Hacker News new | ask | show | jobs
by Bogdanp 3109 days ago
Unless I'm misunderstanding, it sounds like your use case fits RabbitMQ perfectly. Pseudocode:

    while True:
      message = queue.consume()
      process(message)
      message.ack()

RabbitMQ will automatically put the message back on the queue when the consumer that pulled it disconnects w/o acknowledging it first. Alternatively, you could explicitly reject messages:

    while True:
      message = queue.consume()
      try:
        process(message)
      except Exception:
        message.reject()
        raise
If you're using Python you might want to check out Dramatiq[1]

[1]: https://dramatiq.io

1 comments

Not exactly. Tasks can last for weeks. It can run fine for several days and then die, and it needs to be requeued, until it is explicitly finished. In fact, we do use RabbitMQ to emit "status updates".

With RabbitMQ, I'd need to ack rightaway, otherwise it would re-send the message again after a while.

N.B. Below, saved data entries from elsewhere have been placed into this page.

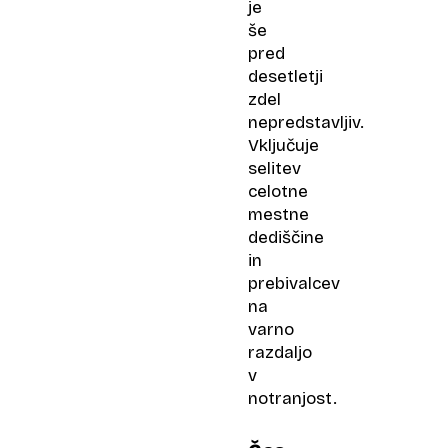
je
še
pred
desetletji
zdel
nepredstavljiv.
Vključuje
selitev
celotne
mestne
dediščine
in
prebivalcev
na
varno
razdaljo
v
notranjost.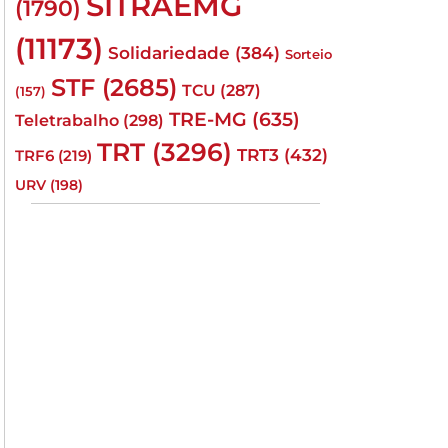
SITRAEMG
(1790)
(11173)
Solidariedade
(384)
Sorteio
STF
(2685)
TCU
(287)
(157)
TRE-MG
(635)
Teletrabalho
(298)
TRT
(3296)
TRT3
(432)
TRF6
(219)
URV
(198)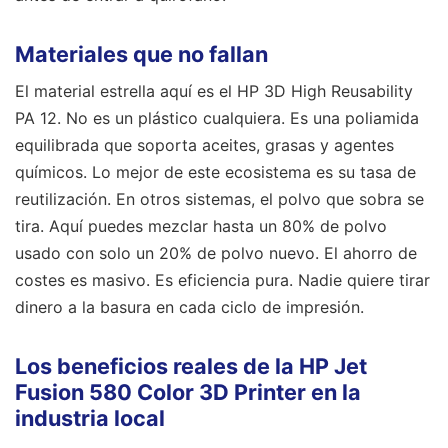
Materiales que no fallan
El material estrella aquí es el HP 3D High Reusability
PA 12. No es un plástico cualquiera. Es una poliamida
equilibrada que soporta aceites, grasas y agentes
químicos. Lo mejor de este ecosistema es su tasa de
reutilización. En otros sistemas, el polvo que sobra se
tira. Aquí puedes mezclar hasta un 80% de polvo
usado con solo un 20% de polvo nuevo. El ahorro de
costes es masivo. Es eficiencia pura. Nadie quiere tirar
dinero a la basura en cada ciclo de impresión.
Los beneficios reales de la HP Jet
Fusion 580 Color 3D Printer en la
industria local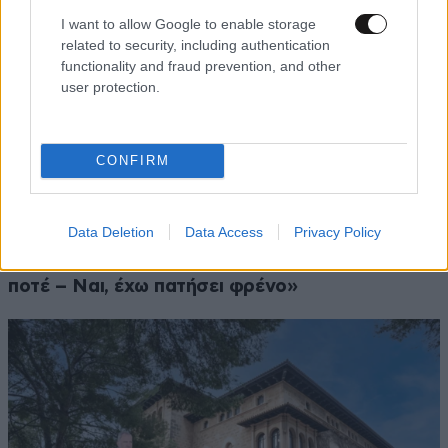
I want to allow Google to enable storage
related to security, including authentication
functionality and fraud prevention, and other
user protection.
CONFIRM
Data Deletion
Data Access
Privacy Policy
LIFESTYLE
06·08·2026 12:46
Μαρία Κορινθίου: «Είμαι πιο ευτυχισμένη από
ποτέ – Ναι, έχω πατήσει φρένο»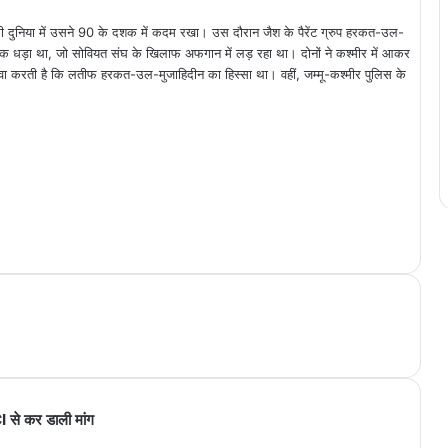
 दुनिया में उसने 90 के दशक में कदम रखा। उस दौरान जैश के पैरेंट ग्रुप हरकत-उल-
एक धड़ा था, जो सोवियत संघ के खिलाफ अफगान में लड़ रहा था। दोनों ने कश्मीर में आकर
ा करती है कि लतीफ हरकत-उल-मुजाहिदीन का हिस्सा था। वहीं, जम्मू-कश्मीर पुलिस के
I से कर डाली मांग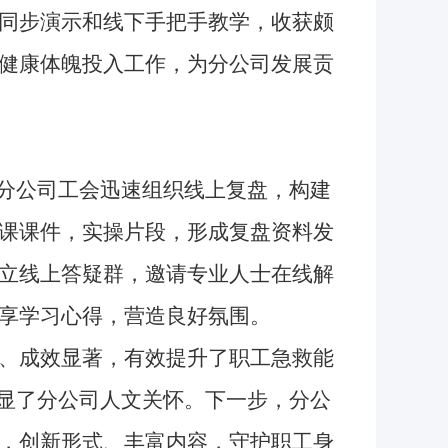
同步演示和线下手把手教学，收获颇
健康体魄投入工作，为分公司发展贡
分公司工会迅速组织线上复盘，构建
课课件，实操片段，形成复盘资料发
立线上答疑群，邀请专业人士在线解
享学习心得，营造良好氛围。
、成效显著，有效提升了职工急救能
彰显了分公司人文关怀。下一步，分公
，创新形式、丰富内容，守护职工身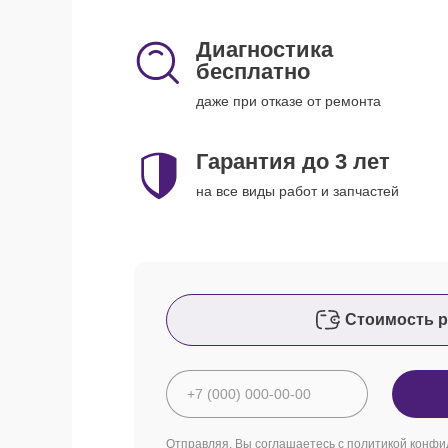
Диагностика
бесплатно
даже при отказе от ремонта
Гарантия до 3 лет
на все виды работ и запчастей
Стоимость р
Отправляя, Вы соглашаетесь с
политикой конфи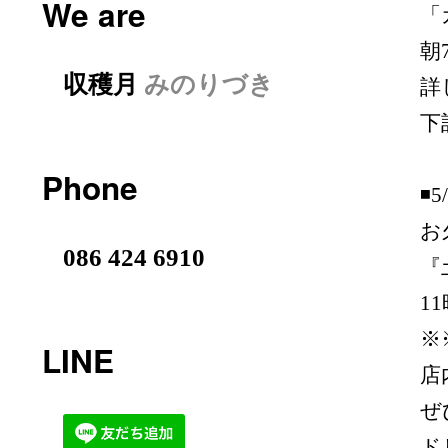
We are
「
朝
収穫月
みのりづき
詳
下
Phone
◾️
お
086 424 6910
『
1
※
LINE
店
ぜ
ド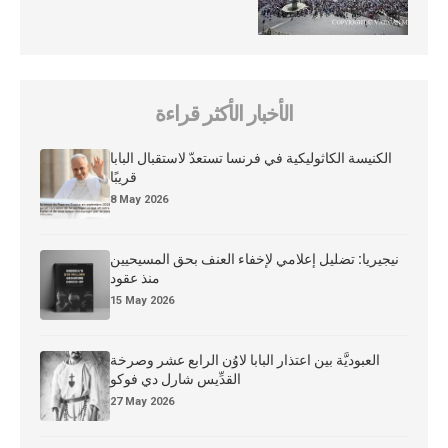
الأخبار الأكثر قراءة
الكنيسة الكاثوليكية في فرنسا تستعدّ لاستقبال البابا
قريبًا
8 May 2026
نيجيريا: تضليل إعلامي لإخفاء العنف بحق المسيحيين
منذ عقود
15 May 2026
العبوديَّة بين اعتذار البابا لاوُن الرابع عشر وصرخة
القدِّيس شارل دي فوكو
27 May 2026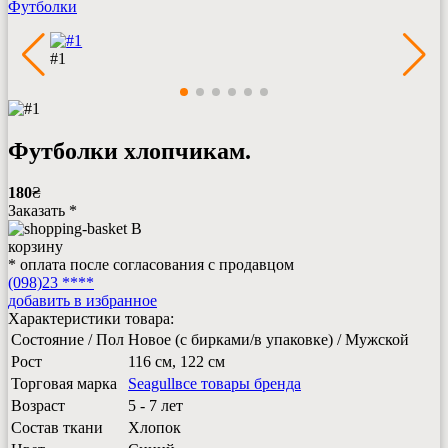
Футболки
#1
Футболки хлопчикам.
180
₴
Заказать *
В
корзину
* оплата после согласования с продавцом
(098)23 ****
добавить в избранное
Характеристики товара:
Состояние / Пол
Новое (с бирками/в упаковке) / Мужской
Рост
116 см, 122 см
Торговая марка
Seagull
все товары бренда
Возраст
5 - 7 лет
Состав ткани
Хлопок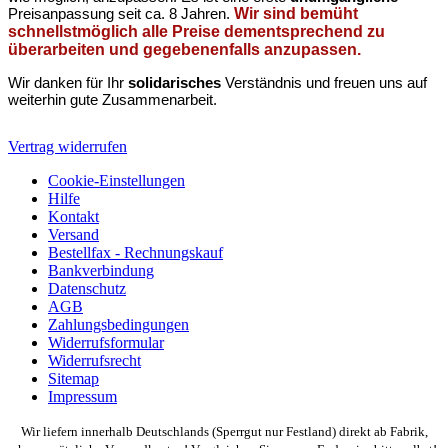
Preisanpassung seit ca. 8 Jahren.
Wir sind bemüht
schnellstmöglich alle Preise dementsprechend zu
überarbeiten und gegebenenfalls anzupassen.
Wir danken für Ihr
solidarisches
Verständnis und freuen uns auf
weiterhin gute Zusammenarbeit.
Vertrag widerrufen
Cookie-Einstellungen
Hilfe
Kontakt
Versand
Bestellfax - Rechnungskauf
Bankverbindung
Datenschutz
AGB
Zahlungsbedingungen
Widerrufsformular
Widerrufsrecht
Sitemap
Impressum
Wir liefern innerhalb Deutschlands (Sperrgut nur Festland) direkt ab Fabrik,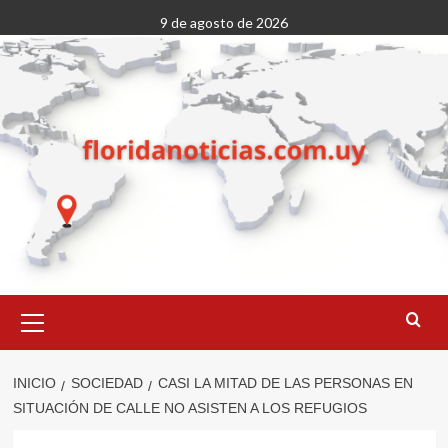
Saltar
9 de agosto de 2026
al
contenido
Menú
primario
INICIO
SOCIEDAD
CASI LA MITAD DE LAS PERSONAS EN
SITUACIÓN DE CALLE NO ASISTEN A LOS REFUGIOS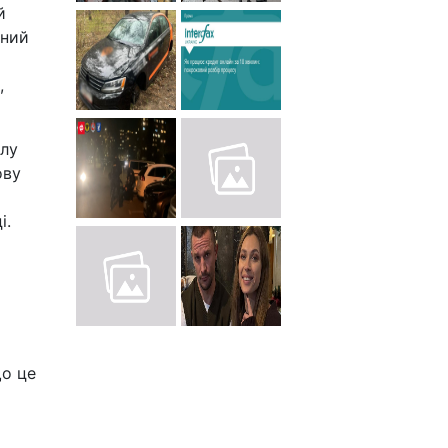
й
нний
,
ілу
ову
і.
що це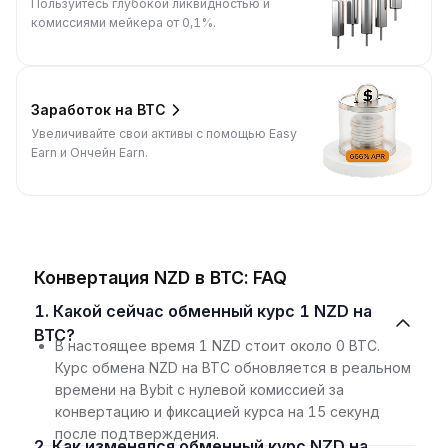
Пользуйтесь глубокой ликвидностью и
комиссиями мейкера от 0,1%.
Заработок на BTC
Увеличивайте свои активы с помощью Easy
Earn и Ончейн Earn.
Конвертация NZD в BTC: FAQ
1. Какой сейчас обменный курс 1 NZD на
BTC?
В настоящее время 1 NZD стоит около 0 BTC.
Курс обмена NZD на BTC обновляется в реальном
времени на Bybit с нулевой комиссией за
конвертацию и фиксацией курса на 15 секунд
после подтверждения.
2. Как изменялся обменный курс NZD на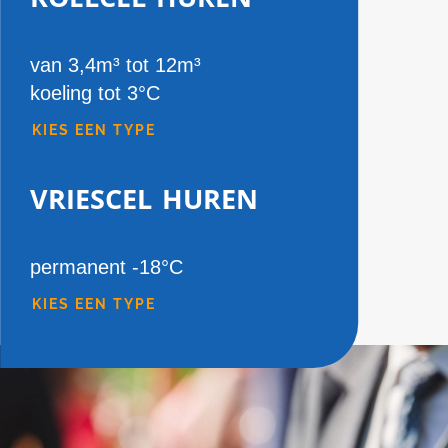
van 3,4m³ tot 12m³
koeling tot 3°C
KIES EEN TYPE
vriescel huren
permanent -18°C
KIES EEN TYPE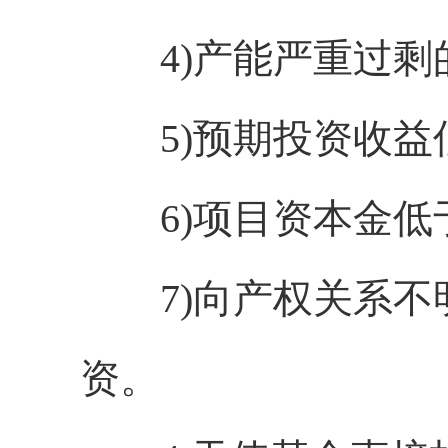
4)产能严重过剩
5)预期投资收益
6)项目资本金低
7)向产权关系不
资。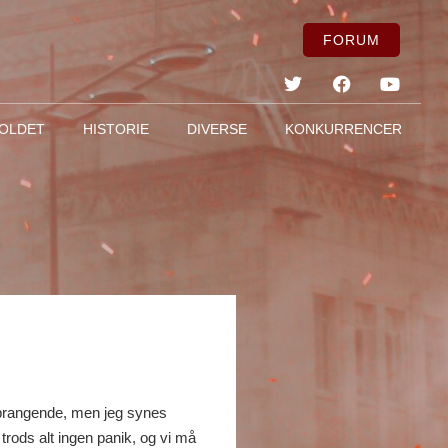
FORUM
OLDET
HISTORIE
DIVERSE
KONKURRENCER
 prangende, men jeg synes
rods alt ingen panik, og vi må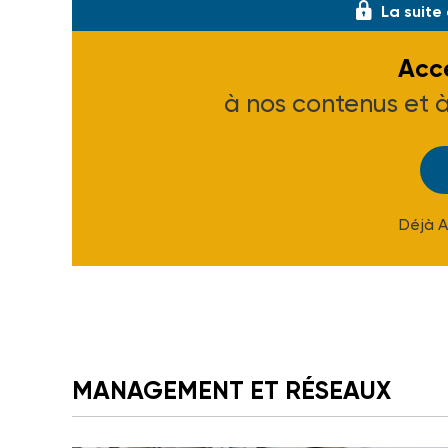
La suite
Accé
à nos contenus et 
Déjà 
MANAGEMENT ET RÉSEAUX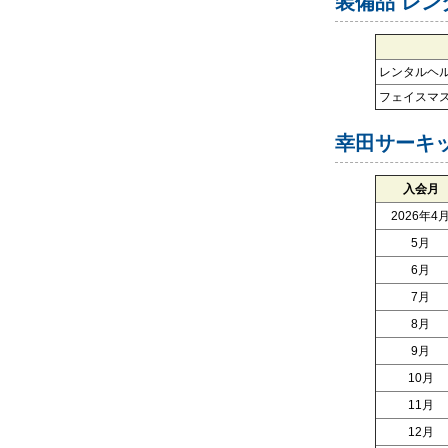
装備品 レ
レンタルヘ
フェイスマスク(
幸田サーキ
入会月
2026年4
5月
6月
7月
8月
9月
10月
11月
12月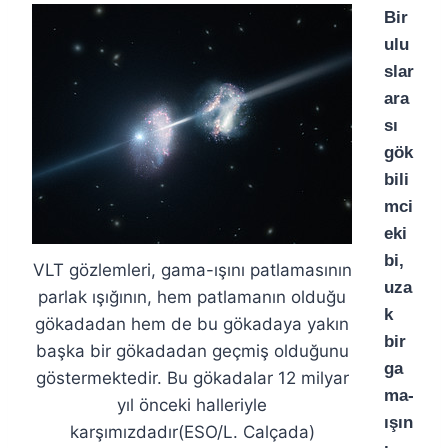
Bir
ulu
slar
ara
sı
gök
bili
mci
eki
bi,
VLT gözlemleri, gama-ışını patlamasının
uza
parlak ışığının, hem patlamanın olduğu
k
gökadadan hem de bu gökadaya yakın
bir
başka bir gökadadan geçmiş olduğunu
ga
göstermektedir. Bu gökadalar 12 milyar
ma-
yıl önceki halleriyle
ışın
karşımızdadır(ESO/L. Calçada)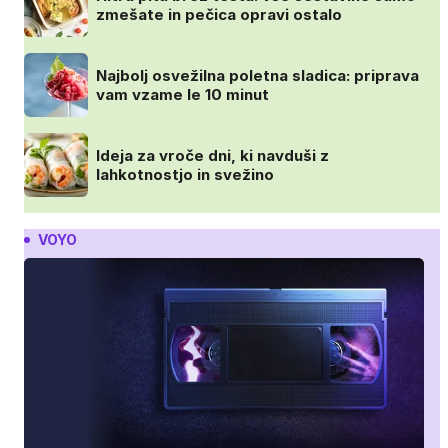
zmešate in pečica opravi ostalo
Najbolj osvežilna poletna sladica: priprava
vam vzame le 10 minut
Ideja za vroče dni, ki navduši z
lahkotnostjo in svežino
VOYO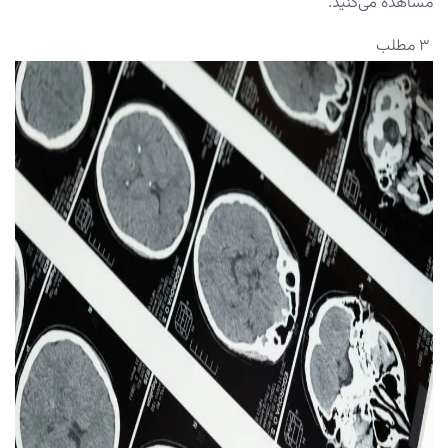
مشاهده می‌کنید.
۳ مطلب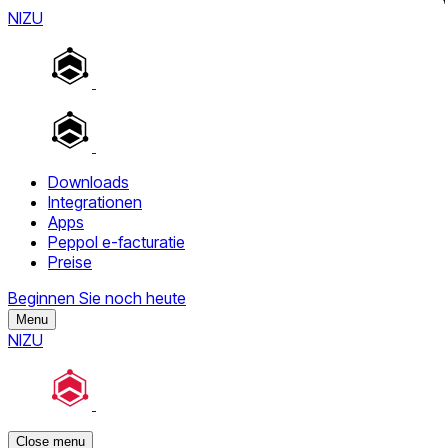
NIZU
Downloads
Integrationen
Apps
Peppol e-facturatie
Preise
Beginnen Sie noch heute
Menu
NIZU
Close menu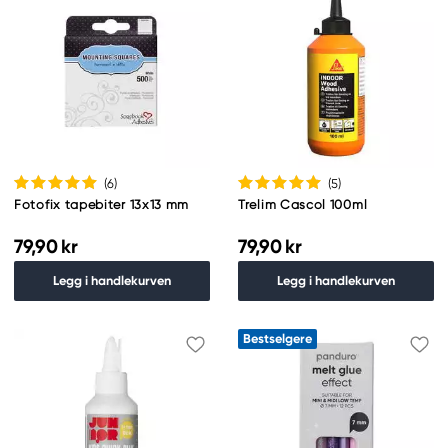
(6
)
(5
)
Fotofix tapebiter 13x13 mm
Trelim Cascol 100ml
79,90 kr
79,90 kr
Legg i handlekurven
Legg i handlekurven
Bestselgere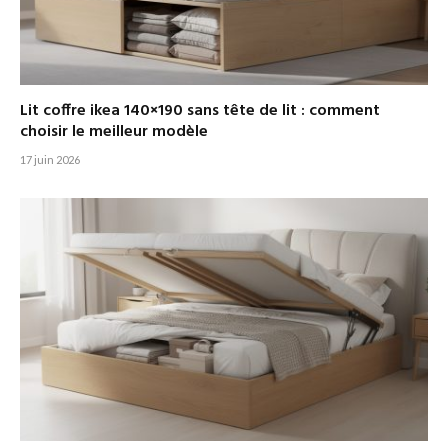
Lit coffre ikea 140×190 sans tête de lit : comment
choisir le meilleur modèle
17 juin 2026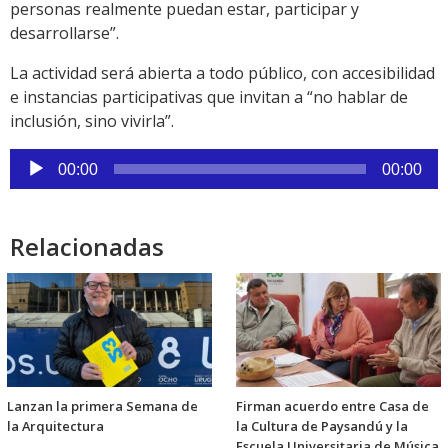
personas realmente puedan estar, participar y
desarrollarse”.
La actividad será abierta a todo público, con accesibilidad
e instancias participativas que invitan a “no hablar de
inclusión, sino vivirla”.
Reproductor
00:00
00:00
de
audio
Relacionadas
Lanzan la primera Semana de
Firman acuerdo entre Casa de
la Arquitectura
la Cultura de Paysandú y la
Escuela Universitaria de Música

Very curious what type of work you're doing where atomic tasks can run for weeks at a time.
We have something like this, not weeks but days. Linear programs, integer math, using IBM Cplex to schedule "people" to do "things" at the ideal time.
In our case, data migration. Resumable, sometimes dies because of various reasons (or just infra rescaling happening), but takes very long to run.
> With RabbitMQ, I'd need to ack rightaway, otherwise it would re-send the message again after a while.

This is not exactly the case. RMQ will only re-enqueue the message when the consumer disconnects. If you're able to keep the consumer connection alive (this is easy to do with the heartbeat mechanism) for the processing duration, even if it takes a long time, RMQ should handle it fine. That said, if the connection between your consumers and RMQ is flaky, you'll have to make your tasks re-entrant.

Good point. I'd rather have something explicit going on. In other places where we do use RabbitMQ (for short-lived, non-critical tasks), the listening processes log reconnects every once in a while, even with heartbeat.
I've seen folk talk about progress messages for long-running tasks and jobs. If you have checkpointing then they play well together.